Disclosure: I received a review copy of this book from the AMS.

More than a decade ago, I was taking my second course on real analysis, taught by a Soviet trained mathematician who studied with Fomin. He was teaching using his own notes and they were great but I wanted some additional readings. I told him that there were some subjects where I found the textbooks I’ve seen unsatisfactory and asked his opinion. He said that I’d enjoy reading Terence Tao’s (then-)new series on analysis. The professor was easily one of the smartest people I met (he still is!) and Tao is, well, Tao. So I assumed that Tao’s books would be too difficult and I did not even check the book out from the library: Big mistake.

Before that course, my analysis training included an introductory course on analysis (closely following “baby Rudin”) and a topology course (taught from Munkres). I think that would have been the perfect time for me to read Tao if I knew better, which is why I am writing this review. I’ll say more about the ideal audience for the book at the end, after going through each chapter briefly but if I had to summarize my feelings about it, I’d say:

It is an excellent text, I would recommend it to everyone, and it doesn’t assume any rigorous background so a high school student can read it. However, I think the high school student should first read Rudin.

Chapter 1

Tao opens the book with a series of apparent paradoxes where naive applications of some “rules” and “theorems” appear to give nonsensical results. Of course, in each case, we are doing something that the utilized rule doesn’t actually cover or in some cases, we are abusing / misusing the rule in other ways. Many of them have similar flavors so I’ll just give one example.

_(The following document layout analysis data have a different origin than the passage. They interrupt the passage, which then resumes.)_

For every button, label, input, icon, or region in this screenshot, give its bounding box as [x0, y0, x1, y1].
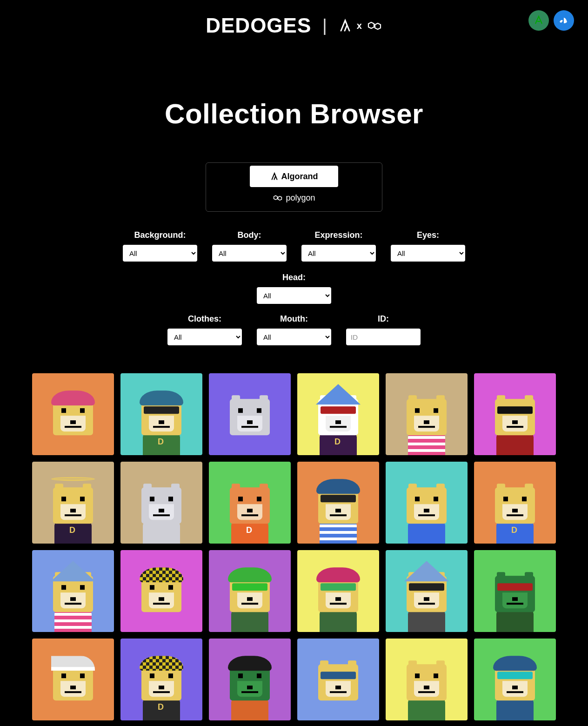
- blockchain-label-polygon: polygon: [286, 193, 315, 203]
- filter-mouth: Mouth:All: [257, 314, 331, 345]
- header: DEDOGES | x: [0, 0, 588, 42]
- nft-card[interactable]: [209, 550, 291, 632]
- nft-card[interactable]: D: [474, 462, 556, 544]
- filter-label-expression: Expression:: [314, 230, 362, 240]
- nft-card[interactable]: D: [120, 373, 202, 455]
- nft-card[interactable]: [32, 373, 114, 455]
- blockchain-option-polygon[interactable]: polygon: [206, 187, 382, 208]
- nft-card[interactable]: [209, 373, 291, 455]
- page-title: Collection Browser: [0, 98, 588, 130]
- algorand-icon: [338, 19, 352, 33]
- polygon-icon: [367, 20, 382, 32]
- header-badges: [528, 10, 574, 31]
- nft-card[interactable]: [474, 550, 556, 632]
- nft-card[interactable]: [297, 639, 379, 720]
- nft-card[interactable]: [386, 373, 468, 455]
- filter-label-body: Body:: [238, 230, 261, 240]
- nft-card[interactable]: [474, 373, 556, 455]
- nft-card[interactable]: D: [297, 373, 379, 455]
- filter-body: Body:All: [212, 230, 287, 262]
- filter-eyes: Eyes:All: [391, 230, 465, 262]
- nft-card[interactable]: [386, 462, 468, 544]
- nft-card[interactable]: [120, 550, 202, 632]
- filter-expression: Expression:All: [301, 230, 376, 262]
- nft-card[interactable]: [297, 462, 379, 544]
- filter-label-head: Head:: [282, 273, 306, 282]
- blockchain-label-algorand: Algorand: [281, 172, 318, 182]
- x-separator: x: [357, 20, 362, 31]
- brand-logo[interactable]: DEDOGES: [206, 14, 311, 37]
- nft-card[interactable]: [209, 639, 291, 720]
- nft-card[interactable]: [386, 639, 468, 720]
- filter-label-clothes: Clothes:: [188, 314, 221, 324]
- blockchain-selector: Algorand polygon: [206, 162, 382, 212]
- nft-card[interactable]: D: [32, 462, 114, 544]
- nft-card[interactable]: [32, 639, 114, 720]
- blockchain-option-algorand[interactable]: Algorand: [250, 166, 338, 187]
- filter-background: Background:All: [123, 230, 197, 262]
- filter-label-eyes: Eyes:: [417, 230, 439, 240]
- filter-input-id[interactable]: [346, 329, 421, 345]
- nft-card[interactable]: [386, 550, 468, 632]
- marketplace-badge-1[interactable]: [528, 10, 549, 31]
- filter-label-mouth: Mouth:: [280, 314, 308, 324]
- filter-select-background[interactable]: All: [123, 245, 197, 262]
- filter-select-body[interactable]: All: [212, 245, 287, 262]
- opensea-badge[interactable]: [554, 10, 574, 31]
- filter-select-expression[interactable]: All: [301, 245, 376, 262]
- nft-card[interactable]: D: [209, 462, 291, 544]
- filter-head: Head:All: [257, 273, 331, 304]
- nft-card[interactable]: [297, 550, 379, 632]
- filter-select-eyes[interactable]: All: [391, 245, 465, 262]
- filter-select-clothes[interactable]: All: [167, 329, 242, 345]
- filter-select-mouth[interactable]: All: [257, 329, 331, 345]
- filters-row-1: Background:AllBody:AllExpression:AllEyes…: [80, 230, 508, 304]
- filters-row-2: Clothes:AllMouth:AllID:: [80, 314, 508, 345]
- header-divider: |: [322, 16, 327, 35]
- nft-grid: DDDDDD: [0, 373, 588, 720]
- nft-card[interactable]: [474, 639, 556, 720]
- chain-logos: x: [338, 19, 382, 33]
- nft-card[interactable]: [120, 462, 202, 544]
- filter-label-background: Background:: [134, 230, 186, 240]
- nft-card[interactable]: D: [120, 639, 202, 720]
- filter-clothes: Clothes:All: [167, 314, 242, 345]
- filter-id: ID:: [346, 314, 421, 345]
- nft-card[interactable]: [32, 550, 114, 632]
- filter-select-head[interactable]: All: [257, 287, 331, 304]
- filter-label-id: ID:: [378, 314, 389, 324]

Consider the series $S = 1 - 1 + 1 - 1 + 1 - \ldots$. We can write $S = 1 - (1 - 1 + 1 - 1 + \ldots) = 1 - S$, which gives us $S = \frac{1}{2}$. Of course, this is nonsense; the partial sums just bounce between 0 and 1 forever. But the algebra looks perfectly normal. The issue is that we treated $S$ as a number and applied rules that are really only justified for finite sums (or convergent infinite sums, once we know what that means). This particular series is actually known as Grandi’s series and it has a surprisingly rich history.¹ Tao gives several other examples in a similar spirit: Interchanging limits and integrals, rearranging conditionally convergent series to get different sums, and a few others. They all have the same flavor; something that looks like a routine calculation produces a result that is clearly wrong.

I think it is a nice way to open a book on analysis because most students come into their first analysis course thinking they already know calculus and it is not always obvious to them why they need to redo everything more carefully. Baby Rudin, for instance, opens with the construction of the reals without any such motivation and I remember finding it a bit insulting in my first course; I know my reals, sir, thank you very much! Of course, Rudin’s approach has its own virtues and the kind of student who picks up baby Rudin is probably not the kind of student who needs to be motivated. But Tao is writing for a broader audience and I think his choice is the right one here.

These examples are then used to motivate further study of the foundations of these rules and theorems.

Chapter 2

This chapter builds the system of natural numbers from the Peano axioms.

This was a bit of a coincidence for me as I just read Peano’s original work as well as several papers that build on it (e.g., Burali-Forti’s paradox paper and Russell’s paper on the Theory of Types). Peano tries to do everything in an axiomatic way; he sets up his axioms, introduces his notation and then just proves a sequence of theorems that provide the familiar knowledge of natural numbers that we (thought we) already knew. The problem is that his notation is as if it was designed to make it harder to follow his arguments. For instance, instead of using parentheses, he uses ‘.’, ‘:’, ‘:.’… etc to bind and separate arguments in statements. It might sound like a cool idea but it gets old pretty quickly; especially if you take a break and visit it a few weeks later, you’d think it might as well be an alien script based on a misunderstanding of our own scripts. (I thought it was a pain to read Frege’s Begriffsschrift before reading Peano…)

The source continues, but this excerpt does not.